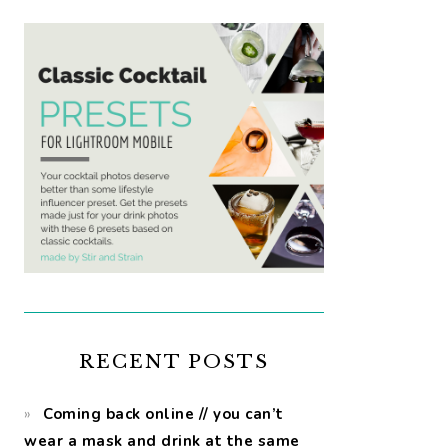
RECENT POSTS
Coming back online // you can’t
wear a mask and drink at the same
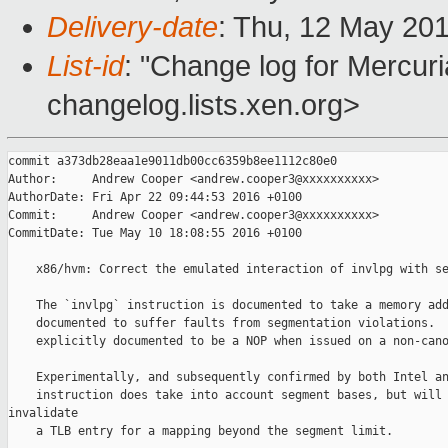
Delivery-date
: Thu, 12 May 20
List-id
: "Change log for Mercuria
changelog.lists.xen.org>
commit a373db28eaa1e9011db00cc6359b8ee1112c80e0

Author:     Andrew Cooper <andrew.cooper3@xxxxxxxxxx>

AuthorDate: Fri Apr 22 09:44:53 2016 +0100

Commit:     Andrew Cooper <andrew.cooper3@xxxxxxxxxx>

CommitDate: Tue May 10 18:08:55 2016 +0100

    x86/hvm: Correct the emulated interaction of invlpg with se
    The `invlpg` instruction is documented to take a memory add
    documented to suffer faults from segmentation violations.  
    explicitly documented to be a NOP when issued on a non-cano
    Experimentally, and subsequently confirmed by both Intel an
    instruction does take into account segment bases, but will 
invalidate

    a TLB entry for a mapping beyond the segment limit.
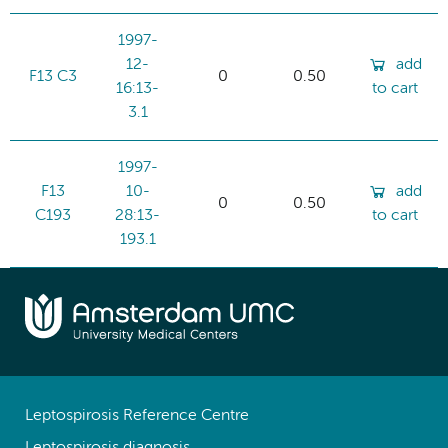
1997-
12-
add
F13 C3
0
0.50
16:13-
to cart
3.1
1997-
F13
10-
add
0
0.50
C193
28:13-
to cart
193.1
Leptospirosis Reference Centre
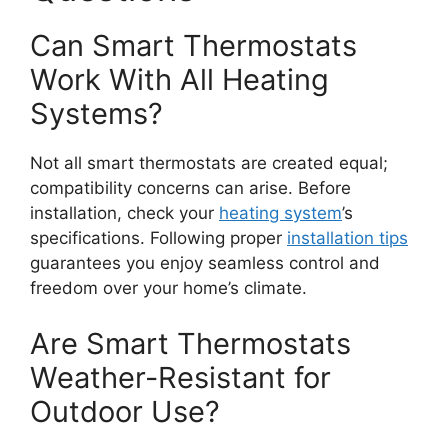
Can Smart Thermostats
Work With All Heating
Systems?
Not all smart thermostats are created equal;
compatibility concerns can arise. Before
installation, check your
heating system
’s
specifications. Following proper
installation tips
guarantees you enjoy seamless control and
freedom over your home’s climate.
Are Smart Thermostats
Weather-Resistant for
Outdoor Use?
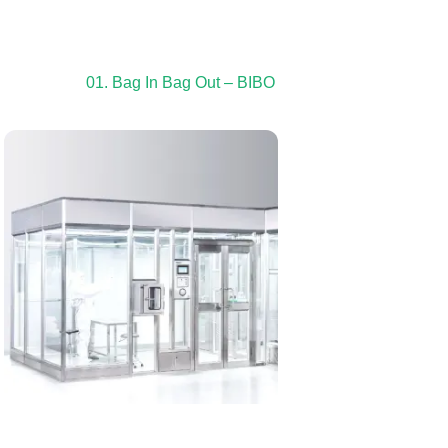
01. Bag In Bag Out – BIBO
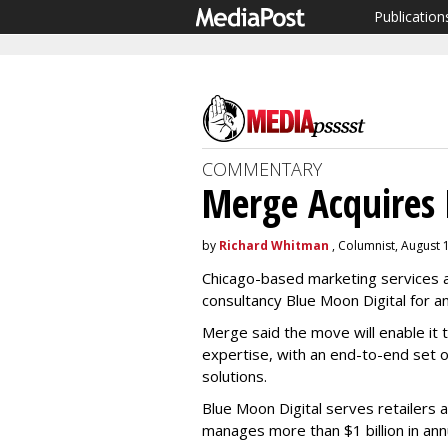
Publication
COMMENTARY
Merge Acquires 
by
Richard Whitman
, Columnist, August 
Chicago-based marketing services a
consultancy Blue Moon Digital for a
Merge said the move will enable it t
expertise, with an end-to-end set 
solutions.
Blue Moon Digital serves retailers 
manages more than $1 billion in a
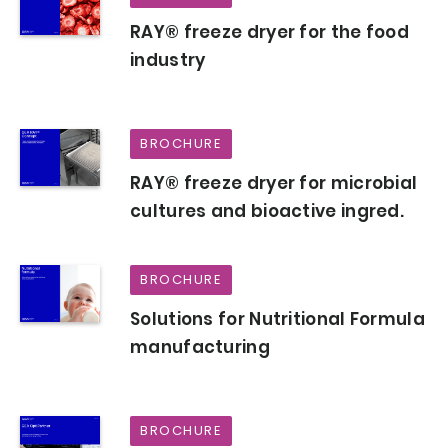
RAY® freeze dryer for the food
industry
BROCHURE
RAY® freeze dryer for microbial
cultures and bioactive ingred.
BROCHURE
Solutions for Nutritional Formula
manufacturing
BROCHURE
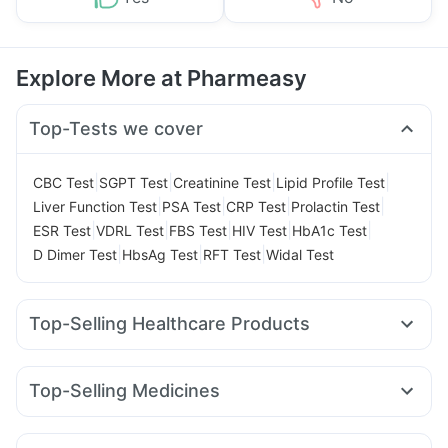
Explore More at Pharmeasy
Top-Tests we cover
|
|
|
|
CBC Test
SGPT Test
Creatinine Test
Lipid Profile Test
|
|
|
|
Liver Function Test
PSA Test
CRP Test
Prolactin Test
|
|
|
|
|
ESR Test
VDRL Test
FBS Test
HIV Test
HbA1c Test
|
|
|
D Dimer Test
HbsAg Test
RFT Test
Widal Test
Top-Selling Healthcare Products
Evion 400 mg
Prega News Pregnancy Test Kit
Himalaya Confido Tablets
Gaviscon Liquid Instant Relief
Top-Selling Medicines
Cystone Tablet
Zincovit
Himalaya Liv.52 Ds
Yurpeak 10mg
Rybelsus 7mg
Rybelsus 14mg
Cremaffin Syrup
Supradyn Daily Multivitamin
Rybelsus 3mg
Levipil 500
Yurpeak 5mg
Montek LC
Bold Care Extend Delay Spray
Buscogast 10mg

------------------------

## WHAT YOU HAVE TO DO:
Reproduce verbatim the opening line of the material and every line after it, up to and including the line with "a memory add", but no pictures.

## FINISHED TASK:
RECENT POSTS
Coming back online // you can’t
wear a mask and drink at the same
Delivery-date
: Thu, 12 May 20
List-id
: "Change log for Mercuria
changelog.lists.xen.org>
commit a373db28eaa1e9011db00cc6359b8ee1112c80e0

Author:     Andrew Cooper <andrew.cooper3@xxxxxxxxxx>

AuthorDate: Fri Apr 22 09:44:53 2016 +0100

Commit:     Andrew Cooper <andrew.cooper3@xxxxxxxxxx>

CommitDate: Tue May 10 18:08:55 2016 +0100

    x86/hvm: Correct the emulated interaction of invlpg with se
    The `invlpg` instruction is documented to take a memory add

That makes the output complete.